Cotton is going to have to work harder for acres.
Other crops have won the opening exchanges of the battle for acres in the 2023 US spring planting season, if a Farm Futures survey has it right.
Cotton, which will end 2022-23 with its tightest US supplies in 98 years, according to the US Department of Agriculture, looks like it needs to scrap harder for area if it is to resolve its squeeze.
Corn was the big victor of the survey, which showed US farmers intending to plant 94.3m acres with the grain, up by nearly 4.5m acres year on year, and the biggest seedings in a decade.
But it wasn’t the only one. Wheat seedings in 2023, at 48.8m acres, were forecast rising by 1.85m acres year on year to the largest in seven years.
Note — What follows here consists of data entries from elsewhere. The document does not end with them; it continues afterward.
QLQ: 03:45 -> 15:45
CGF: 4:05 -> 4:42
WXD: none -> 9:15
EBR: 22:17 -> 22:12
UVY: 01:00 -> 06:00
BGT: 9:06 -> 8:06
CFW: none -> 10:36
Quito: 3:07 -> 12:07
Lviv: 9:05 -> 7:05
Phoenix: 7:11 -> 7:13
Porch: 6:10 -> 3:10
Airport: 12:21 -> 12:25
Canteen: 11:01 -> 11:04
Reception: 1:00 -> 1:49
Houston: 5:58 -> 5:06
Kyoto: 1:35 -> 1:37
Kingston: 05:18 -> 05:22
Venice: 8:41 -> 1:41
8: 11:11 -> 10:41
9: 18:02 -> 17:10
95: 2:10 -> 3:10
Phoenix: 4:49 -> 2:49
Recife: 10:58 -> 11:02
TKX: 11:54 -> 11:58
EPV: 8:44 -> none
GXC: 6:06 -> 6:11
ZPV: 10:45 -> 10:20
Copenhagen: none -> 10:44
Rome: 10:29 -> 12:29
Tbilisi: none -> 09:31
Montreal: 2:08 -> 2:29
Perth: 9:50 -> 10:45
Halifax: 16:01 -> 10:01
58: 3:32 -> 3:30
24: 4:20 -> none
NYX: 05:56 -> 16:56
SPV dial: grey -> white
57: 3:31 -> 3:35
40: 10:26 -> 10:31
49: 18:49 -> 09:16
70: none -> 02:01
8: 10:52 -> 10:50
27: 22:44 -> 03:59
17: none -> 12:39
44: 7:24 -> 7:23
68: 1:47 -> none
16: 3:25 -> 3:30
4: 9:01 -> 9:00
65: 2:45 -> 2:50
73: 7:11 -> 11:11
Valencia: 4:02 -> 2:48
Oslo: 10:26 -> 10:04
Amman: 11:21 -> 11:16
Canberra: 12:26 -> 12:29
And not much of that was seen coming at the expense of soybeans.
Soybean seedings of 87.3m acres would fall by a modest 690,000 acres year on year, and still rank as the fourth biggest on record.
Indeed, combined corn and soybean seedings would, at the 181.6m acres suggested by the survey, expand by 3.8m acres to rank as the largest ever.
… which raises the question of where the area for other crops will come from. Particularly now wheat is back in favour, after seeing its US plantings tumble in 2020 to the smallest in more than a century.
Cotton, which has seen its US seedings fall in three out of the past four years, looks an obvious target for giving up acres.
Whether the fibre can afford to is another matter.
US cotton stocks are set to end this season at 1.80m acres, near-halving year on year to the lowest on data going back 60 years – and look even more squeezed when compared with use, measuring up at the tightest since 1924-25.
Against that backdrop, it might be expected that cotton would be fighting hard to boost its appeal to farmers.
Yet December 2023 New York cotton futures aren’t busting a gut.
At 3.88 times November 2023 Chicago soybeans, on a per-tonne basis, their relative value versus the oilseed is a little less than the equivalent a year ago. Against corn, they have lost even more ground.
Nor is the December 2023 cotton contract shaping up well against current-season lots.
At 87.68 cents a pound, December 2023 cotton futures closed on Wednesday with a discount of more than 25 cents against the December 2022 lot. That compares with a gap of less than 10 cents a pound for the equivalent lots a year ago.
La Nina factor
The depth of that discount might make sense if a large cotton crop looked on the cards for 2023.
But with the relative crop values that futures are currently indicating, that cannot be taken for granted – especially given the prospect of an extended La Nina, which can leave long-lasting effects in Texas, the top US cotton growing state, official US meteorologists believe.
Cotton futures for 2023 look placed for a slice of outperformance.